- _Your goal_: When you return the lines below, go from the first through the line with "a BB 0245S 001 64 Unisex Güneş Gözlüğü", keep them exact, and leave out every picture.

- _Data excerpts_:
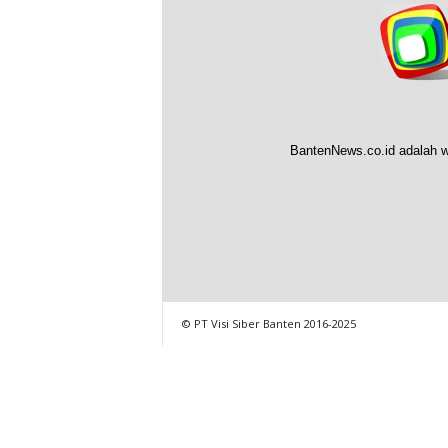
BantenNews.co.id adalah w
© PT Visi Siber Banten 2016-2025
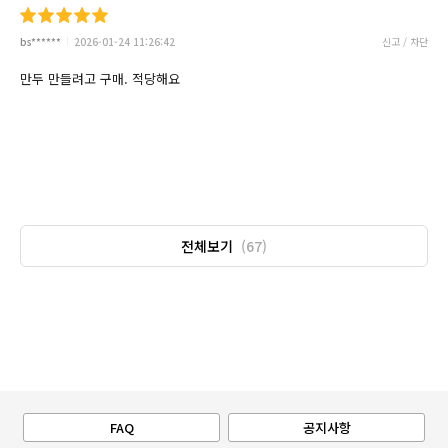
bs******
2026-01-24 11:26:42
신고 / 차단
만두 만들려고 구매. 적당해요
전체보기
(67)
FAQ
공지사항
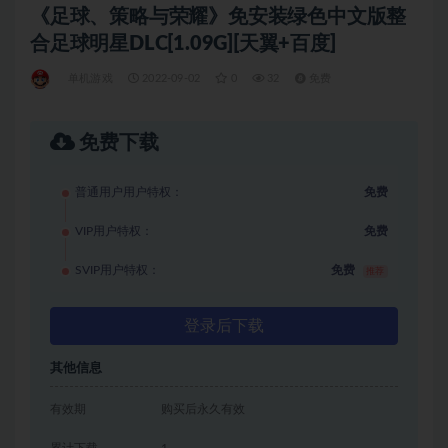
《足球、策略与荣耀》免安装绿色中文版整
合足球明星DLC[1.09G][天翼+百度]
单机游戏
2022-09-02
0
32
免费
免费下载
普通用户用户特权：
免费
VIP用户特权：
免费
SVIP用户特权：
免费
推荐
登录后下载
其他信息
有效期
购买后永久有效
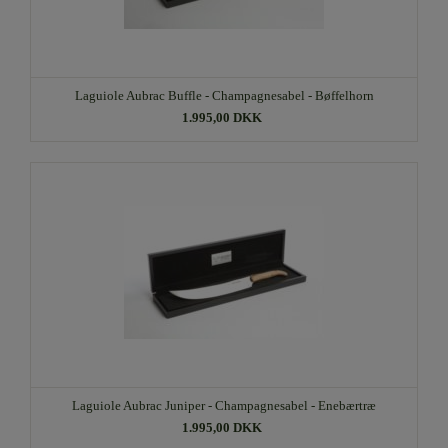
Laguiole Aubrac Buffle - Champagnesabel - Bøffelhorn
1.995,00 DKK
Laguiole Aubrac Juniper - Champagnesabel - Enebærtræ
1.995,00 DKK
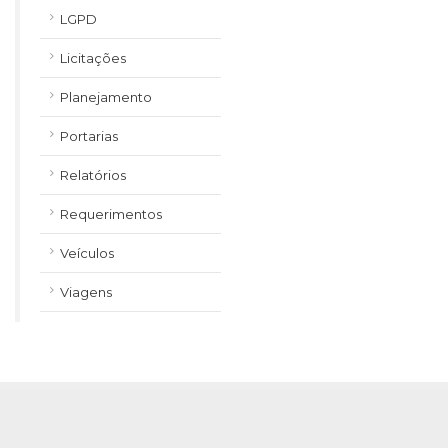
LGPD
Licitações
Planejamento
Portarias
Relatórios
Requerimentos
Veículos
Viagens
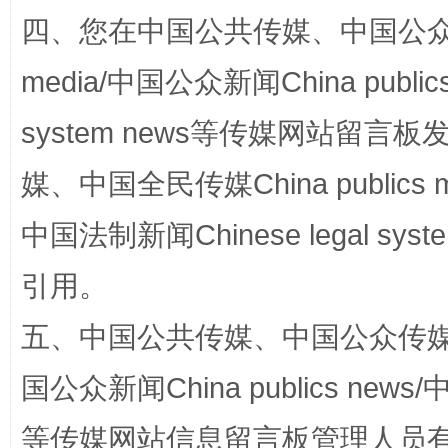
四、您在中国公共传媒、中国公众传媒、
media/中国公众新闻China public
站台名比不上好声名
system news等传媒网站留
媒、中国全民传媒China publics me
中国法制新闻Chinese legal 
引用。
五、中国公共传媒、中国公众传媒、中国全
漫山遍野的桃花与雪山、麦地、白藏房
除了
国公众新闻China publics news/中
等传媒网站信息留言板管理人员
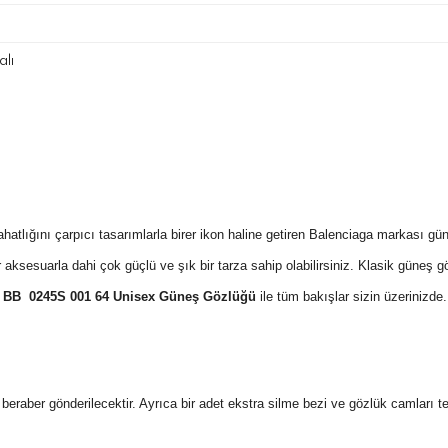
lı
lığını çarpıcı tasarımlarla birer ikon haline getiren Balenciaga markası güne
aksesuarla dahi çok güçlü ve şık bir tarza sahip olabilirsiniz. Klasik güneş gö
a BB 0245S 001 64 Unisex Güneş Gözlüğü
ile tüm bakışlar sizin üzerinizde
 ile beraber gönderilecektir. Ayrıca bir adet ekstra silme bezi ve gözlük camları 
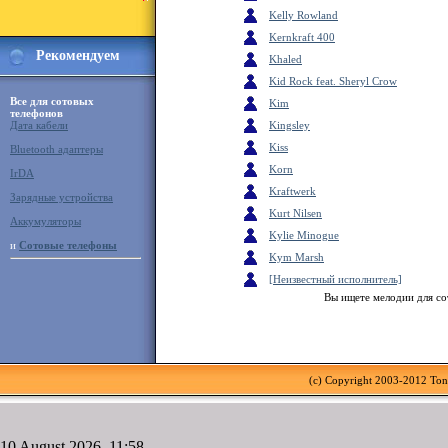
Kelly Rowland
Kernkraft 400
Рекомендуем
Khaled
Kid Rock feat. Sheryl Crow
Все для сотовых
Kim
телефонов
Дата кабели
Kingsley
Kiss
Bluetooth адаптеры
Korn
IrDA
Kraftwerk
Зарядные устройства
Kurt Nilsen
Аккумуляторы
Kylie Minogue
и
Сотовые телефоны
Kym Marsh
[Неизвестный исполнитель]
Вы ищете мелодии для со
(c) Copyright 2003-2012 To
10 August 2026, 11:58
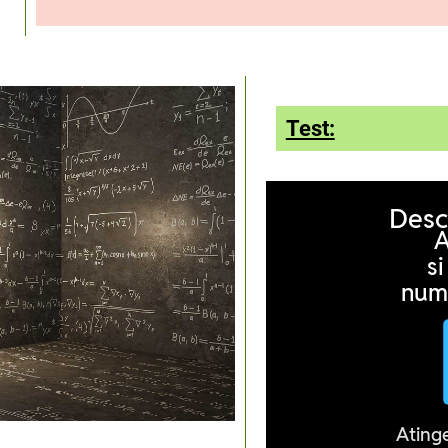
Test:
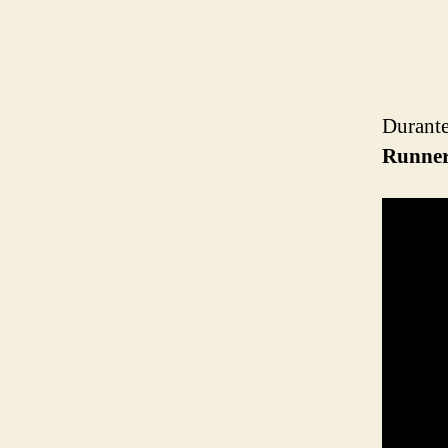
Durant
Runner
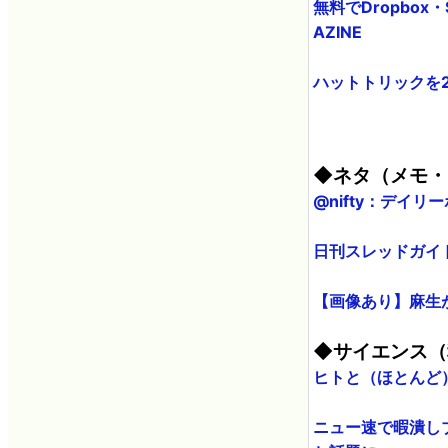
無料でDropbox・
AZINE
ハットトリックを2
◆ネタ（メモ・
@nifty：デイ
日刊スレッドガイド
【画像あり】麻生
◆サイエンス（
ヒトと（ほとんど）同
ニュー速で暇潰し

- _Response_:
BantenNews.co.id adalah w
© PT Visi Siber Banten 2016-2025
bs******
2026-01-24 11:26:42
신고 / 차단
만두 만들려고 구매. 적당해요
전체보기
(67)
FAQ
공지사항
《足球、策略与荣耀》免安装绿色中文版整
合足球明星DLC[1.09G][天翼+百度]
单机游戏
2022-09-02
0
32
免费
免费下载
普通用户用户特权：
免费
VIP用户特权：
免费
SVIP用户特权：
免费
推荐
登录后下载
其他信息
有效期
购买后永久有效
Laguiole Aubrac Buffle - Champagnesabel - Bøffelhorn
1.995,00 DKK
Laguiole Aubrac Juniper - Champagnesabel - Enebærtræ
1.995,00 DKK
LGPD
Licitações
Planejamento
Portarias
Relatórios
Requerimentos
Veículos
Viagens
四、您在中国公共传媒、中国公众传媒、
media/中国公众新闻China public
站台名比不上好声名
system news等传媒网站留
媒、中国全民传媒China publics me
中国法制新闻Chinese legal 
引用。
五、中国公共传媒、中国公众传媒、中国全
漫山遍野的桃花与雪山、麦地、白藏房
除了
国公众新闻China publics news/中
等传媒网站信息留言板管理人员
lı
lığını çarpıcı tasarımlarla birer ikon haline getiren Balenciaga markası güne
aksesuarla dahi çok güçlü ve şık bir tarza sahip olabilirsiniz. Klasik güneş gö
a BB 0245S 001 64 Unisex Güneş Gözlüğü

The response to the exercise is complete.